Begin with the line that holds "Air conditioning" and repeat each line after it exactly, ending with the last line of the listing.

+++ SUPPLIED MATERIAL +++

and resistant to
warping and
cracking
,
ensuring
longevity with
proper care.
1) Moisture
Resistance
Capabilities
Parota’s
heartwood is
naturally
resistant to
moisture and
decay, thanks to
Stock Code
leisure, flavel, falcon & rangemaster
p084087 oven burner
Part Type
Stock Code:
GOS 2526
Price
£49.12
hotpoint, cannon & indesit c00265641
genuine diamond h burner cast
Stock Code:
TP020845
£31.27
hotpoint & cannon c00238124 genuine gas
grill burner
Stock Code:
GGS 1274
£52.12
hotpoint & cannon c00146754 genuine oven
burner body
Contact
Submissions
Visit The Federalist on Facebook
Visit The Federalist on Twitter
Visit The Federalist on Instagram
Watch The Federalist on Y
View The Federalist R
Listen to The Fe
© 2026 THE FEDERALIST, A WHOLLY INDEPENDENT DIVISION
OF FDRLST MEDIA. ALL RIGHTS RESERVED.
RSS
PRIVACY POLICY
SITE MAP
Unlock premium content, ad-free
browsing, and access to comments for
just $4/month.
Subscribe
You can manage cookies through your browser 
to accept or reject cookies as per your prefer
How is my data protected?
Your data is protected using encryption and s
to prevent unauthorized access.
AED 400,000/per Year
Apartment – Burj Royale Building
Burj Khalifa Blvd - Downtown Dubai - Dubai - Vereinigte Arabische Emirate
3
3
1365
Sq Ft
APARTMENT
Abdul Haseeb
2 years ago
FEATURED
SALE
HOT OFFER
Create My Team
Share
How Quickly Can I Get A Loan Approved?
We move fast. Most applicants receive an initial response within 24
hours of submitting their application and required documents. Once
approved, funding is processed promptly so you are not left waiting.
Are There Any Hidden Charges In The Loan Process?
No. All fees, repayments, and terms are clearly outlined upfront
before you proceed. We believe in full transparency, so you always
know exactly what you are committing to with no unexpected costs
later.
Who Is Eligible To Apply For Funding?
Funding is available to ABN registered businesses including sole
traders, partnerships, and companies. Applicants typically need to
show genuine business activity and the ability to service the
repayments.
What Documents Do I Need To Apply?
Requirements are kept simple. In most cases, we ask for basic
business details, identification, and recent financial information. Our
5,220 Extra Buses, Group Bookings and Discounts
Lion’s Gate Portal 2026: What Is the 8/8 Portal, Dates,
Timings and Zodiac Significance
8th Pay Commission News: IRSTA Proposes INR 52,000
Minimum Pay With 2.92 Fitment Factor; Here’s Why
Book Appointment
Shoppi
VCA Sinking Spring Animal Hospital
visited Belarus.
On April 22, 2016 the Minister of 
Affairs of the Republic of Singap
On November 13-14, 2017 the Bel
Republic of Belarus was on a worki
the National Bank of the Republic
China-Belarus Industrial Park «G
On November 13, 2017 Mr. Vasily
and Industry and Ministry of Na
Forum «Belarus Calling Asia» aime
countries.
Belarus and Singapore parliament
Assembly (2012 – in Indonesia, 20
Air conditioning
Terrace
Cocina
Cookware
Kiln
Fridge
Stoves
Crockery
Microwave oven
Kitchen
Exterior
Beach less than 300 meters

+++

ANSWER TO THE EXERCISE:
Air conditioning
Terrace
Cocina
Cookware
Kiln
Fridge
Stoves
Crockery
Microwave oven
Kitchen
Exterior
Beach less than 300 meters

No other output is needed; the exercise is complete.